## DESCRIPTION OF THE TASK
Scan the data below for lines holding the word "surplus", and copy each line found.

## TASK DATA
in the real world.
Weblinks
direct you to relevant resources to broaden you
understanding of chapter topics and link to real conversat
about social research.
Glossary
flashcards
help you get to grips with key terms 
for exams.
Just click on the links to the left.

==

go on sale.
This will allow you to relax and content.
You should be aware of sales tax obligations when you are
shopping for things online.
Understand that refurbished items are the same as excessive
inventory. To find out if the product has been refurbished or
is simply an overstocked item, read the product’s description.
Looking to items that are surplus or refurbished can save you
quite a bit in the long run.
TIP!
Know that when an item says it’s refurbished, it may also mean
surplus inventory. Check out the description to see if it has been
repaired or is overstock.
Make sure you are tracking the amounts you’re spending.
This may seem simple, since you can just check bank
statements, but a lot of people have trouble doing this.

## YOUR SOLUTION
Looking to items that are surplus or refurbished can save you
surplus inventory. Check out the description to see if it has been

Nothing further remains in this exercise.